Prep 20 mins
Cook 1 hr
This is a very normal giblet gravy but has one added ingredient that makes it quite unusual (and good) compared to anything I've ever tasted elsewhere
- turkey giblets, including liver, gizzard, heart, neck
- 1⁄2 cup all-purpose flour
- 1⁄2 cup butter or 1⁄2 cup shortening
- 4 hard-boiled eggs
- 3 -4 cups chicken broth
- 1 teaspoon Kitchen Bouquet
- salt and pepper
- Boil the giblets until tender. Strip meat from neck and finely chop giblets in food processor or blender.
- Melt butter or shortening in sauce pan and add flour. Brown it to a light to medium brown then add broth and wisk to desired consistency.
- Add chopped eggs, giblets, salt and pepper and finally; add the Kitchen Bouquet seasoning sauce, which is the key to making my "Dad's" gravy.
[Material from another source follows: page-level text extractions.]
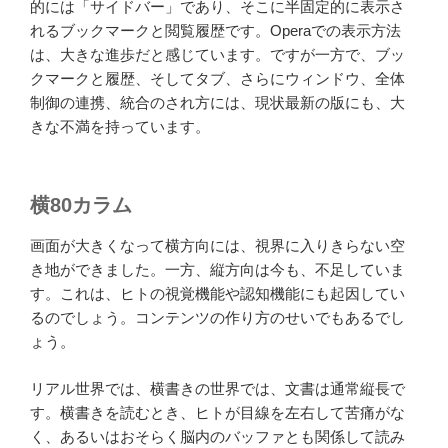
的には「サイドバー」であり、そこに半固定的に表示さ
れるブックマークと閲覧履歴です。Operaでの表示方法
は、大きな進歩だと感じています。ですが一方で、ブッ
クマークと履歴、そしてタブ、さらにウィンドウ、全体
制御の連携、統合のされ方には、現状最新の版にも、大
きな不満を持っています。
横80カラム
画面が大きくなって横方向には、視界に入りきらない空
き地ができました。一方、縦方向は今も、不足していま
す。これは、ヒトの視覚機能や認知機能にも起因してい
るのでしょう。コンテンツの作り方のせいでもあるでし
ょう。
リアル世界では、横書きの世界では、文書は通常縦長で
す。横書きを読むとき、ヒトが目線を左右して苦痛がな
く、あるいはおそらく脳内のバッファとも関係して読み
Howdy neighbor! Your Daddy's gravy is excellent! Perfect consistency, the giblets and egg ratio is spot on for the amount of gravy, and the Kitchen Bouquet gave it the right color. I don't boil my giblets I dice them up and fry them well in a little oil. The tasty blackened bits add a lot of flavor. I have my turkey carcass simmering making a rich stock which I will freeze and use at Christmas when I make this again instead of using purchased chicken stock. I bet you a dollar that is going to be some kick butt gravy. I can't find any fault what-so-ever with this recipe. Good stuff.